The concept of death remains important for him, and he unsurprisingly relates it to nature for better understanding. His analogy that death's "unnatural red / Which autumn plants upon the perished leaf. It is the same!" (2.4 102-03) further draws a connection, for him, between the unknown and the familiar: or possibly between the unknown and the comforting. Although the two characters' descriptions remain different from each other, some interesting commonalities can be drawn between the two texts.

Firstly, they seem to criticize the value of experience. While Manfred determines that "knowledge is sorrow," (1.1 10) Coleridge concludes the wedding guest as "A sadder and a wiser man" (624). The two narrator's traumas can account for this position on blissful ignorance. I found it odd, though, that they would outwardly express their stance on this position. To make such a staccato statement, in comparison to the rest of the texts, signifies a theme more than a simple statement. Though this may just be expressing the Romantics preoccupation with childhood innocence.

Secondly, the visitation from the spirits reflect the internal schema of the characters. That is, they represent to the characters, what is most important to them. For the mariner, the spirits are most concerned with his penitence. They judge his sin as they discuss his actions among themselves, reducing his character to a simple action; this outlook reflects the way the mariner views himself later on. The Manfred spirits, on the other hand, occupy individual elements of nature and relate them to celestial images: the air to the heavens, and the earth to Mont Blanc which is described as the "monarch of mountains" (1.1 60). The spirits are influential in the stories prominently for the two characters, which reflect the preoccupations and processes of dealing with their traumas.

Lastly, the realization that the environment is subjective, due to the power that the mind holds.
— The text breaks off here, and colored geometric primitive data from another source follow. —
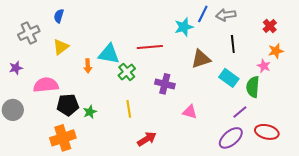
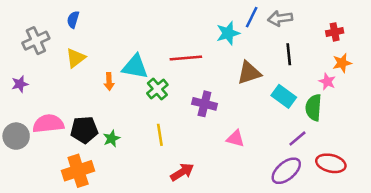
red cross: (270, 26) -> (335, 32), turned 32
pink semicircle: (46, 85) -> (48, 124), moved

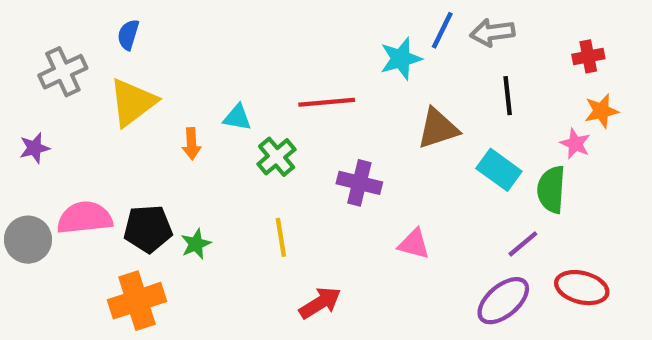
yellow triangle: (76, 58) -> (133, 102), size x1.4
cyan triangle: (135, 67) -> (237, 118), size x0.6

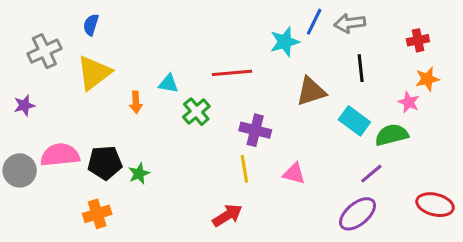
green semicircle: (551, 189) -> (392, 135), turned 72
yellow line: (281, 237) -> (244, 169), moved
red ellipse: (582, 288) -> (435, 205), moved
orange cross: (137, 301) -> (97, 214), size x0.7

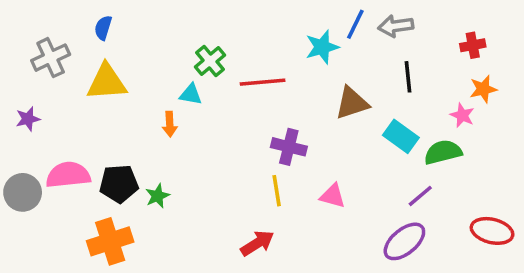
yellow triangle: (94, 73) -> (107, 82), turned 33
orange arrow: (136, 102) -> (170, 124), moved
green cross: (196, 112) -> (210, 61), moved
orange cross: (97, 214) -> (110, 241), size x1.4

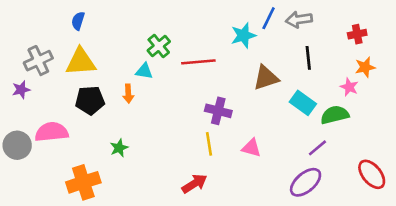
gray cross: (51, 58) -> (38, 61), moved
black pentagon: (119, 184) -> (90, 100), moved
red ellipse: (492, 231) -> (372, 174), turned 36

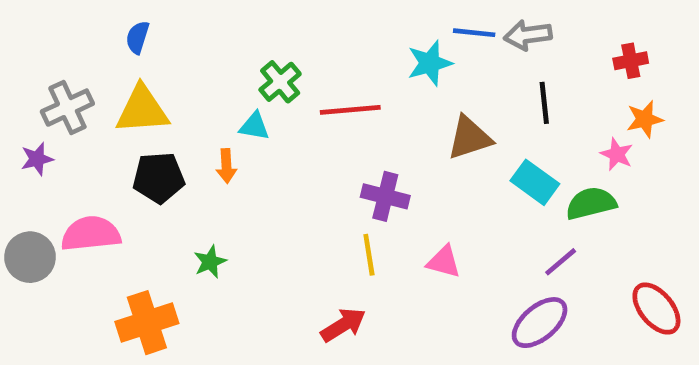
blue line: (269, 18) -> (474, 33), turned 70

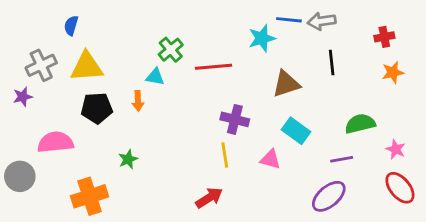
blue semicircle: (138, 37) -> (71, 25), moved
pink star: (617, 154) -> (396, 149), moved
cyan rectangle: (535, 182) -> (296, 131), moved
gray circle: (30, 257) -> (20, 176), moved
purple line: (561, 262) -> (342, 159), turned 30

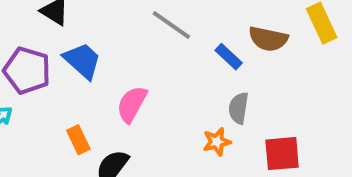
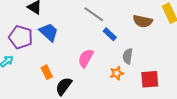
blue rectangle: (229, 57) -> (110, 34), moved
pink semicircle: (132, 104) -> (86, 58), moved

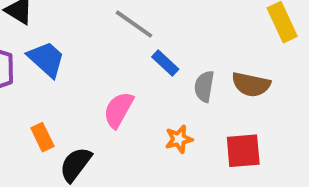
brown semicircle: (143, 21) -> (251, 84), moved
gray semicircle: (128, 56) -> (204, 86), moved

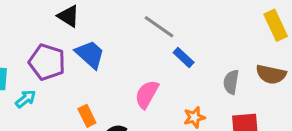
brown semicircle: (251, 84) -> (271, 74), moved
gray semicircle: (204, 86) -> (231, 82), moved

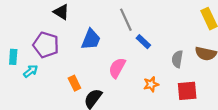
gray line: (159, 27) -> (126, 20), turned 30
blue trapezoid: (90, 54) -> (91, 39), moved, turned 70

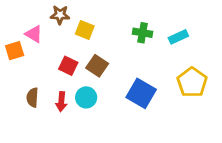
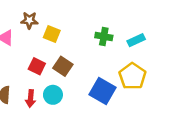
yellow pentagon: (192, 82) -> (132, 76), moved

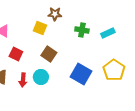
brown star: (29, 20) -> (55, 14), moved
red square: (37, 66) -> (16, 54), moved
yellow pentagon: (132, 76) -> (114, 70), moved

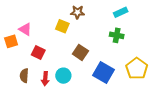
green cross: (82, 30) -> (117, 35), moved
cyan rectangle: (108, 33) -> (121, 12), moved
brown square: (49, 54) -> (80, 52), moved

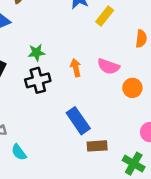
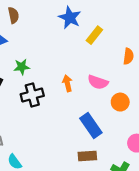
green star: (37, 53) -> (22, 67), moved
blue rectangle: (78, 121) -> (91, 125), moved

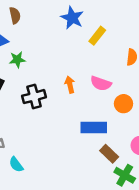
green star: (22, 67) -> (17, 60), moved
blue rectangle: (91, 125) -> (94, 128), turned -55
brown rectangle: (87, 156) -> (109, 154), moved, turned 48

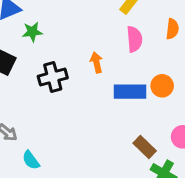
pink semicircle: (101, 83) -> (134, 39), moved, turned -114
blue rectangle: (94, 128) -> (130, 92), moved

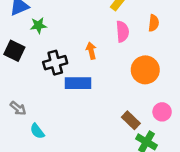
orange circle: (162, 86) -> (145, 70), size x1.5
blue rectangle: (130, 92) -> (78, 83), moved

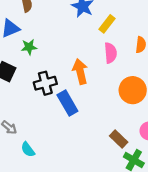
orange arrow: (91, 51) -> (80, 72), size x1.5
blue rectangle: (78, 83) -> (67, 103), turned 60

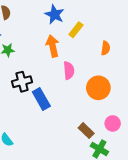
pink semicircle: (111, 53) -> (69, 70), moved
orange arrow: (80, 72) -> (53, 46), moved

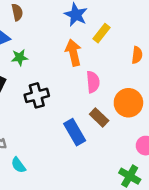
blue rectangle: (41, 99) -> (75, 132), moved
brown rectangle: (86, 131) -> (99, 117), moved

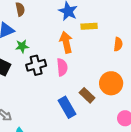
yellow rectangle: (102, 33) -> (89, 26), turned 49
pink semicircle: (93, 82) -> (62, 67), moved
black cross: (37, 95) -> (36, 65), moved

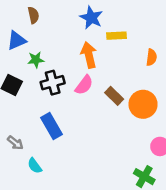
pink semicircle: (62, 67) -> (84, 85), turned 42
brown rectangle: (87, 95) -> (114, 96), moved
blue rectangle: (67, 107) -> (51, 126), moved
As Manfred acknowledges, "The mind which is immortal makes itself / Requital for its good or evil thoughts" (3.4 129-130). This originally appears in Milton's Paradise Lost, implying that it's the mind that creates the heaven or the hell. And although Manfred's view on the mind is dark, and very sceptical, he does realize the creative power available to the subject. This same power is expressed in in their descriptions of nature and is influenced by the methods that they go through in dealing with their trauma.